>>>>>

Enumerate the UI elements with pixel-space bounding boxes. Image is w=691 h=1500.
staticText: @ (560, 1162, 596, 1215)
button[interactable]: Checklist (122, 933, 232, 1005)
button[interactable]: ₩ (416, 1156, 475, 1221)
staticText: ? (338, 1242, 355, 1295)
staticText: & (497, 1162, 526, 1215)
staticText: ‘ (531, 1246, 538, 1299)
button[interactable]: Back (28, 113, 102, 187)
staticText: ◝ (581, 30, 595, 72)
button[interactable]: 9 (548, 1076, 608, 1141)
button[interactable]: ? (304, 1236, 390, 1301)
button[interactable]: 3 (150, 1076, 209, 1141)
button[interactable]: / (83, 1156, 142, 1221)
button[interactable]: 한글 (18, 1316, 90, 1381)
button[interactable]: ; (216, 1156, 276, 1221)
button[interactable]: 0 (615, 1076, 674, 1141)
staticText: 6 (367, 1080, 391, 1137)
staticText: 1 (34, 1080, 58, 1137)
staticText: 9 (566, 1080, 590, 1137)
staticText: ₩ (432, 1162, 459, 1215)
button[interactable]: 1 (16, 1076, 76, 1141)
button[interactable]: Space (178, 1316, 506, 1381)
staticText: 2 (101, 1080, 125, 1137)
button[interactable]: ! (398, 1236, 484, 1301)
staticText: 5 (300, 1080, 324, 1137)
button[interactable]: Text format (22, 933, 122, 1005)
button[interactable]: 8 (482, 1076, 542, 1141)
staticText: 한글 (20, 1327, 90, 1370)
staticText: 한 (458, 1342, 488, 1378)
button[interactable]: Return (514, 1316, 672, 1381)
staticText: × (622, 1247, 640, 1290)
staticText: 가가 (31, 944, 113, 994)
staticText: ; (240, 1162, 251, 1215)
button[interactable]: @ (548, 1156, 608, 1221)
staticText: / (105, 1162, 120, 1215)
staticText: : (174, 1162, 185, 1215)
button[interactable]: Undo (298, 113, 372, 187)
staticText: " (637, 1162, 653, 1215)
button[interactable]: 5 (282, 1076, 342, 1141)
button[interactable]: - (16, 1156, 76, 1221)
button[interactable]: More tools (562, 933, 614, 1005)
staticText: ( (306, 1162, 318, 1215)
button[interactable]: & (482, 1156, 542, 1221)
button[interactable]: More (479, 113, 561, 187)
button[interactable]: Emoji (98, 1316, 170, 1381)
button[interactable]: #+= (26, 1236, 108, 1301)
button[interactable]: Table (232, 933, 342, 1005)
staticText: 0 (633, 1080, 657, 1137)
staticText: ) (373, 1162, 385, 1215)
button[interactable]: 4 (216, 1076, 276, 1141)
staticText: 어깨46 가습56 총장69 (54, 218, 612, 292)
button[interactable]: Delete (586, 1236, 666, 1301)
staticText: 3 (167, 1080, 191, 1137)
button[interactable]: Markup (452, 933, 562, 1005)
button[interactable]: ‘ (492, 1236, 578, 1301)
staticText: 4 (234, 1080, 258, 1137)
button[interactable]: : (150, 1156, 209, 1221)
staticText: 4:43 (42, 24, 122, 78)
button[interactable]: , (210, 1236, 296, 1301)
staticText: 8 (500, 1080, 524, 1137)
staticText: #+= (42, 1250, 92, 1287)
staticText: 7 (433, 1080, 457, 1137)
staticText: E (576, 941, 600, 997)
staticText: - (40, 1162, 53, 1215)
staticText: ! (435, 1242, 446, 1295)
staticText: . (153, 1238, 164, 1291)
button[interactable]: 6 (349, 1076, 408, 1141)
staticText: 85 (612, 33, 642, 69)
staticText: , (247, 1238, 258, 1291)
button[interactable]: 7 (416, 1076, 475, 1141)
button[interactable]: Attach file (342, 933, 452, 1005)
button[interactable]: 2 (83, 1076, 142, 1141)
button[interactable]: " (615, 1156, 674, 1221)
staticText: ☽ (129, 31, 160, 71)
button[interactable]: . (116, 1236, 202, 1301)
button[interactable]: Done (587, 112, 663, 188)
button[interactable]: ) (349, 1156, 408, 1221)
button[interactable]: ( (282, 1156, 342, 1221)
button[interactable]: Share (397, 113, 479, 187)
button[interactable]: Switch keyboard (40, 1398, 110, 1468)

<<<<<

§ **What this task involves**: Lines with "More": copy every one of them from the listing above.

§ **Finished task**:
button[interactable]: More tools (562, 933, 614, 1005)
button[interactable]: More (479, 113, 561, 187)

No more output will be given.